We reached Yosemite as the sun was setting, picked up our trail permit, pitched our tent, cooked a quick camp supper and went to bed.

Our plan was to get up early, hike more than halfway up -- to the highest source of water on the Half Dome trail -- and camp, thereby minimizing the distance we would have to cover the next day before making our assault on the peak. If you're young and strong, or old and foolhardy, you can hike from Yosemite Valley to the top of Half Dome and back in a day. In previous trips to Yosemite we had met people who had done just that; they would leave at daybreak and plan to get back around dusk. But we wanted to take it easy on ourselves. We also had built in an extra day so that if for any reason we couldn't make Half Dome the first time, we would have a second chance, so we weren't in any hurry.

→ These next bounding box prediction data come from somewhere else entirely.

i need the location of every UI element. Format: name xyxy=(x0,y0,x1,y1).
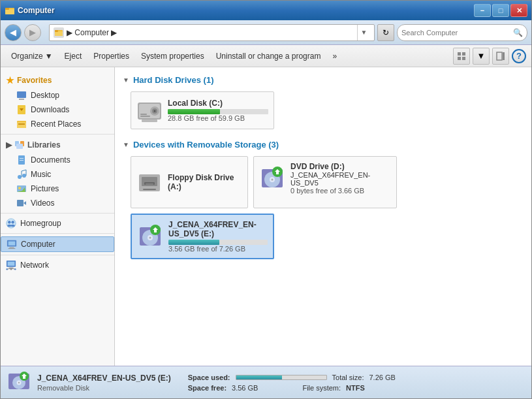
local-disk-c-top: Local Disk (C:) 28.8 GB free of 59.9 GB xyxy=(136,97,268,123)
usb-drive-e-name: J_CENA_X64FREV_EN-US_DV5 (E:) xyxy=(168,220,268,238)
floppy-drive-a-info: Floppy Disk Drive (A:) xyxy=(168,173,242,191)
sidebar-item-network[interactable]: Network xyxy=(1,258,114,272)
status-bar-container xyxy=(236,375,327,380)
svg-point-24 xyxy=(18,175,22,179)
usb-drive-e-top: J_CENA_X64FREV_EN-US_DV5 (E:) 3.56 GB fr… xyxy=(137,220,268,253)
svg-rect-39 xyxy=(8,248,16,249)
address-box[interactable]: ▶ Computer ▶ ▼ xyxy=(49,24,375,41)
view-dropdown-button[interactable]: ▼ xyxy=(473,48,490,65)
computer-sidebar-icon xyxy=(7,239,17,249)
refresh-button[interactable]: ↻ xyxy=(377,24,394,41)
homegroup-icon xyxy=(6,218,16,229)
svg-rect-10 xyxy=(497,52,502,60)
eject-button[interactable]: Eject xyxy=(59,48,87,65)
search-box[interactable]: 🔍 xyxy=(397,24,527,41)
status-file-system-value: NTFS xyxy=(346,384,365,392)
svg-rect-4 xyxy=(55,31,63,36)
minimize-button[interactable]: − xyxy=(474,4,491,17)
dvd-drive-d-info: DVD Drive (D:) J_CENA_X64FREV_EN-US_DV5 … xyxy=(290,162,391,195)
sidebar-item-pictures[interactable]: Pictures xyxy=(1,182,114,196)
floppy-drive-a-top: Floppy Disk Drive (A:) xyxy=(136,169,242,195)
status-space-free-value: 3.56 GB xyxy=(232,384,258,392)
svg-rect-9 xyxy=(462,57,465,60)
sidebar-item-videos[interactable]: Videos xyxy=(1,196,114,210)
more-toolbar-button[interactable]: » xyxy=(327,48,342,65)
libraries-header[interactable]: ▶ Libraries xyxy=(1,137,114,153)
svg-marker-30 xyxy=(23,201,26,205)
organize-button[interactable]: Organize ▼ xyxy=(6,48,58,65)
music-icon xyxy=(16,169,27,180)
sidebar-item-desktop[interactable]: Desktop xyxy=(1,88,114,103)
svg-rect-53 xyxy=(140,116,150,117)
network-icon xyxy=(6,260,16,270)
local-disk-c-tile[interactable]: Local Disk (C:) 28.8 GB free of 59.9 GB xyxy=(131,91,274,129)
sidebar-item-computer[interactable]: Computer xyxy=(1,236,114,252)
sidebar-item-recent-places[interactable]: Recent Places xyxy=(1,117,114,131)
status-drive-name: J_CENA_X64FREV_EN-US_DV5 (E:) xyxy=(37,374,171,383)
sidebar-item-downloads[interactable]: Downloads xyxy=(1,103,114,117)
floppy-drive-a-tile[interactable]: Floppy Disk Drive (A:) xyxy=(131,156,248,208)
sidebar: ★ Favorites Desktop xyxy=(1,67,115,366)
favorites-header[interactable]: ★ Favorites xyxy=(1,72,114,88)
svg-rect-23 xyxy=(20,160,23,161)
system-properties-button[interactable]: System properties xyxy=(136,48,210,65)
uninstall-button[interactable]: Uninstall or change a program xyxy=(211,48,326,65)
dvd-drive-d-icon xyxy=(259,165,285,191)
status-space-free-label: Space free: xyxy=(188,384,227,392)
search-input[interactable] xyxy=(401,29,513,37)
hard-disk-grid: Local Disk (C:) 28.8 GB free of 59.9 GB xyxy=(123,91,524,129)
forward-button[interactable]: ▶ xyxy=(24,24,41,41)
svg-rect-41 xyxy=(8,262,15,266)
dvd-drive-d-tile[interactable]: DVD Drive (D:) J_CENA_X64FREV_EN-US_DV5 … xyxy=(253,156,397,208)
svg-rect-22 xyxy=(20,158,23,159)
floppy-drive-a-icon xyxy=(136,169,163,195)
computer-label: Computer xyxy=(21,240,55,249)
sidebar-item-documents[interactable]: Documents xyxy=(1,153,114,167)
svg-rect-1 xyxy=(5,9,14,14)
status-info: J_CENA_X64FREV_EN-US_DV5 (E:) Removable … xyxy=(37,374,171,392)
svg-rect-20 xyxy=(16,144,23,149)
svg-rect-55 xyxy=(142,120,157,122)
back-button[interactable]: ◀ xyxy=(5,24,22,41)
hard-disk-section-title: Hard Disk Drives (1) xyxy=(123,75,524,85)
svg-point-70 xyxy=(149,237,151,239)
address-dropdown[interactable]: ▼ xyxy=(357,25,370,40)
maximize-button[interactable]: □ xyxy=(492,4,509,17)
usb-drive-e-space: 3.56 GB free of 7.26 GB xyxy=(168,245,268,253)
dvd-drive-d-space: 0 bytes free of 3.66 GB xyxy=(290,187,391,195)
address-bar: ◀ ▶ ▶ Computer ▶ ▼ ↻ 🔍 xyxy=(1,20,531,45)
svg-rect-60 xyxy=(143,189,156,190)
window-title: Computer xyxy=(18,6,55,15)
removable-grid: Floppy Disk Drive (A:) xyxy=(123,156,524,259)
favorites-label: Favorites xyxy=(17,76,52,85)
svg-rect-8 xyxy=(458,57,461,60)
svg-point-35 xyxy=(11,225,15,227)
libraries-label: Libraries xyxy=(27,140,61,150)
documents-icon xyxy=(16,155,27,165)
toolbar-right: ▼ ? xyxy=(453,48,526,65)
usb-drive-e-bar-container xyxy=(168,240,268,245)
sidebar-item-homegroup[interactable]: Homegroup xyxy=(1,216,114,231)
properties-button[interactable]: Properties xyxy=(88,48,134,65)
sidebar-item-music[interactable]: Music xyxy=(1,167,114,182)
local-disk-c-info: Local Disk (C:) 28.8 GB free of 59.9 GB xyxy=(168,99,268,122)
help-button[interactable]: ? xyxy=(512,49,526,63)
status-bar-fill xyxy=(236,375,282,379)
status-space-used-row: Space used: Total size: 7.26 GB xyxy=(188,374,396,381)
svg-rect-12 xyxy=(17,91,26,98)
close-button[interactable]: ✕ xyxy=(510,4,527,17)
view-toggle-button[interactable] xyxy=(453,48,470,65)
sidebar-divider-2 xyxy=(1,213,114,214)
preview-pane-button[interactable] xyxy=(492,48,509,65)
favorites-star-icon: ★ xyxy=(6,75,14,86)
svg-rect-38 xyxy=(9,247,14,248)
main-content: ★ Favorites Desktop xyxy=(1,67,531,366)
usb-drive-e-tile[interactable]: J_CENA_X64FREV_EN-US_DV5 (E:) 3.56 GB fr… xyxy=(131,214,274,259)
usb-drive-e-info: J_CENA_X64FREV_EN-US_DV5 (E:) 3.56 GB fr… xyxy=(168,220,268,253)
status-space-free-row: Space free: 3.56 GB File system: NTFS xyxy=(188,384,396,392)
toolbar: Organize ▼ Eject Properties System prope… xyxy=(1,45,531,67)
svg-point-34 xyxy=(7,225,11,227)
local-disk-c-name: Local Disk (C:) xyxy=(168,99,268,108)
svg-rect-5 xyxy=(55,30,58,32)
status-bar: J_CENA_X64FREV_EN-US_DV5 (E:) Removable … xyxy=(1,366,531,398)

The next day took longer than we had planned -- as it invariably does. By the time we had gotten the kids rousted and had packed up our tents and ground covers and cooking gear, it was about 10 a.m and the sun was high and hot in the sky.

We set off along the John Muir Trail, winding into the rocks and pines. The first section of this trail is still a little like Disneyland, and you pass people in flip-flops and even occasionally high heels, sweating and puffing and swigging fresh-off-the-supermarket-shelf bottles of Crystal Geyser.

After about a half hour's stroll you reach a picturesque bridge with a fantastic foaming view of the Merced River cascading over the rocks -- and a neat wooden bathroom and a water fountain that is the last source of water that doesn't have to be filtered. The flip-flops and high heels turn back with a grateful sigh at this point, and the few people you do pass hereafter on the trail exchange friendly nods and greetings and the smug satisfaction of getting into the real Yosemite.

Then you walk and you walk and you walk, stepping heavily over rocks, kicking up clouds of dirt that settle on your legs and socks and boots. Occasionally you'll be cooled by a shower of water trickling from high rocks right onto the trail, or by a breeze blowing unexpectedly when you turn a corner. But for the most part you step and mop your brow and swat at mosquitoes in the patches of shade and take swigs of water, careful to roll the water in your mouth as your long-ago football coach taught you, until you're surprised by a dazzling quilt of purple flowers, or a tumbling far-off torrent shining white and silver and blue in the sun, and you stop and munch slowly on Balance bars and dried apples and nectarines and notice how the sunlight waterfalls through the branches of the trees.